Garut Jadi Ibu Kota? Berat Euy!

Oleh Jayadi Supriadin pada 03 Mei 2019, 08:00 WIB
Diperbarui 03 Mei 2019, 08:00 WIB
Babancong, salah satu bangunan bersejarah bagi masyarakat kabupaten garut

Liputan6.com, Garut - Berada di wilayah bagian selatan Jawa Barat yang berhubungan langsung dengan benua Australia, Kabupaten Garut memang cukup potensial menjadi salah satu pusat pertumbuhan ekonomi baru di pulau Jawa. Mungkinkah Garut menjadi ibu kota negara yang baru?

Ketua Masyarakat Peduli Anggaran (Mapag) Kabupaten Garut Haryono mengatakan, rencana pemindahan ibu kota negara harus dikaji matang semua pihak, dengan memperhatikan tata ruang daerah, agar memenuhi kelayakan menjadi ibu kota negara pengganti Jakarta.

"Di Indonesia banyak ahli tata ruang, silahkan kaji dengan matang," ujarnya, Kamis (2/5/2019).

Dalam UU No.26 tahun 2006 tentang penataan tata ruang suatu wilayah negara, telah diatur rencana tata ruang nasional yang dibuat pemerintah. "Tidak asal memindahkan, apalagi urusannya dilihat dari sudut politik sempit belaka," dia mengingatkan.

Dalam UU itu, ada dua poin penting yang harus diperhatikan dalam rencana pembangunan sebuah wilayah, yakni struktur ruang dan pola ruang. "Dalam struktur ruang ada dua hal yang perlu diperhatikan yakni sistem jaringan perkotaan yang menyangkut pusat kegiatan dan jaringan infrastruktur," kata dia.

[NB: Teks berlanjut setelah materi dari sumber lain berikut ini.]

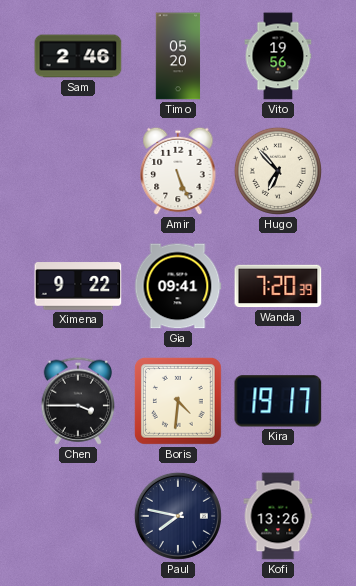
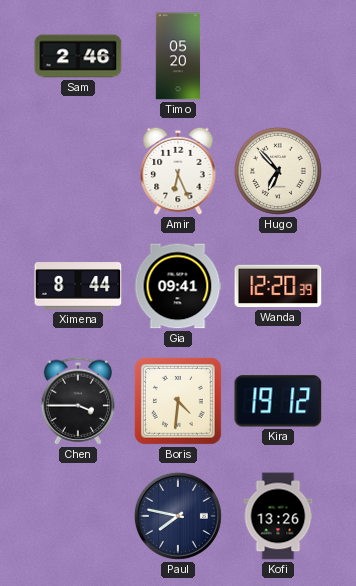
Vito: 19:56 -> none
Amir: 5:26 -> 6:26
Ximena: 9:22 -> 8:44
Wanda: 7:20 -> 12:20
Kira: 19:17 -> 19:12
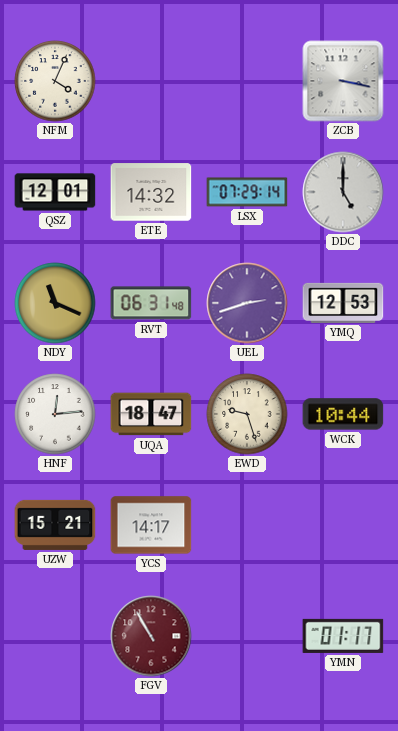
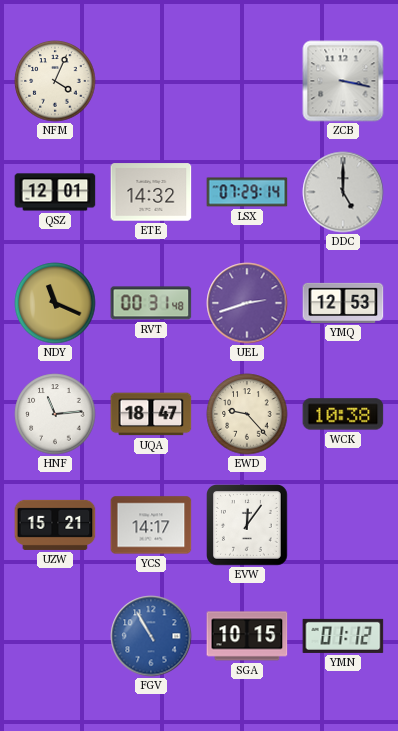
RVT: 06:31 -> 00:31
HNF: 12:14 -> 11:14
EWD: 9:27 -> 9:23
WCK: 10:44 -> 10:38
EVW: none -> 12:06
FGV dial: burgundy -> blue
SGA: none -> 10:15
YMN: 01:17 -> 01:12
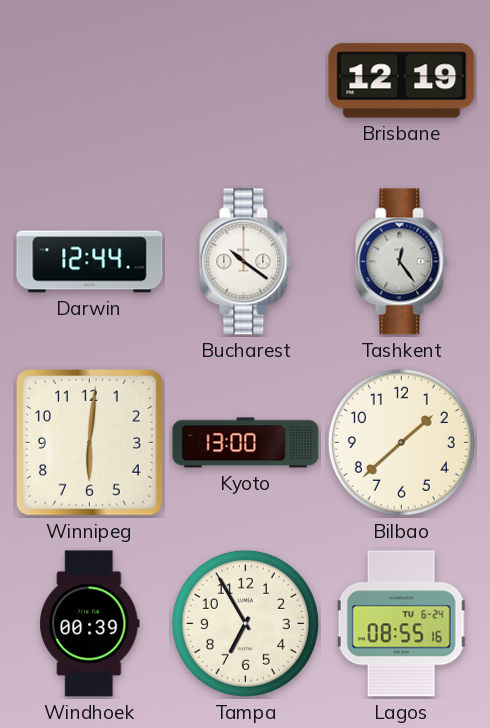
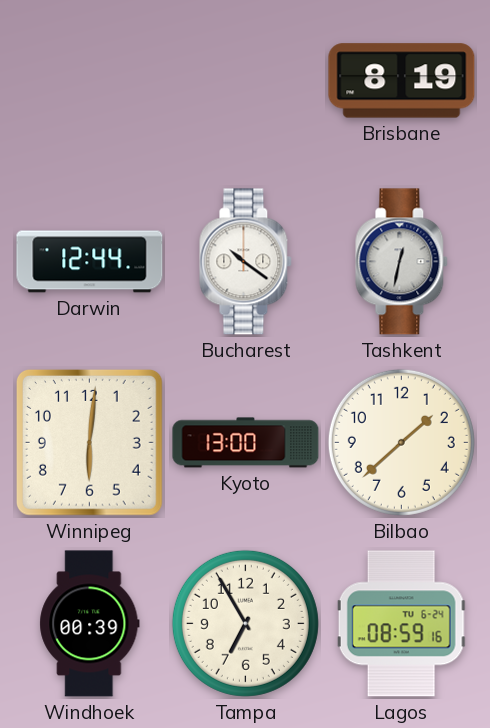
Brisbane: 12:19 -> 8:19
Tashkent: 12:24 -> 12:32
Lagos: 08:55 -> 08:59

Sedangkan dalam pola ruang, pembangunan sebuah kawasan baru harus memperhatikan ada tidaknya kawasan lindung dan kawasan budidaya. "Artinya dua komponen ini harus diperhatikan sesuai kajian lingkungan hidup strategis atau KLHS,” kata dia.

Menurutnya, isu pemindahan ibu kota sudah berlangsung lama, tetapi kuatnya tarik ulur kepentingan, menyebabkan rencana tersebut tidak kunjung dilakukan pemerintah. "Isu pemindahan ibu kota ke Kalimantan itu sudah berlangsung lama sejak zaman Sukarno," kata dia.

Dia mengatakan, suatu daerah dinilai cocok menjadi ibu kota negara jika memiliki dukungan struktur dan pola ruang yang memadai sebagai pusat pemerintahan yang baru. "Jarak geografisnya dari Jawa, dari Sumatera, Sulawesi, termasuk Papua relatif lebih proporsional dibanding Jakarta," kata dia.

Untuk Garut, ujar dia, meskipun terbilang sebagai daerah luas nan subur di tepi pantai selatan Jawa, tetapi wilayah Garut memiliki hambatan gangguan bencana alam yang terbilang tinggi. "Dari 367 ribu hektare wilayah Garut, 81 persennya itu rawan bencana," kata dia.

Selain itu, letaknya yang berada di wilayah paling selatan Pulau Jawa, menyebabkan jarak yang ditempuh wilayah lain terbilang sulit. "Bagaimana ceritanya orang Papua, jauh sekali harus ke Garut," kata dia.

Ia berharap dengan rencana pemindahan ibu kota negara itu, pemerintah bisa lebih bijak dalam mengambil keputusan sehingga memberikan banyak manfaat bagi masyarakat. "Bukan soal layak tidaknya di Garut, di Jawa atau di mana lagi, tetapi pilihlah yang lebih memungkinkan baik secara struktur maupun pola tata ruang," dia menandaskan.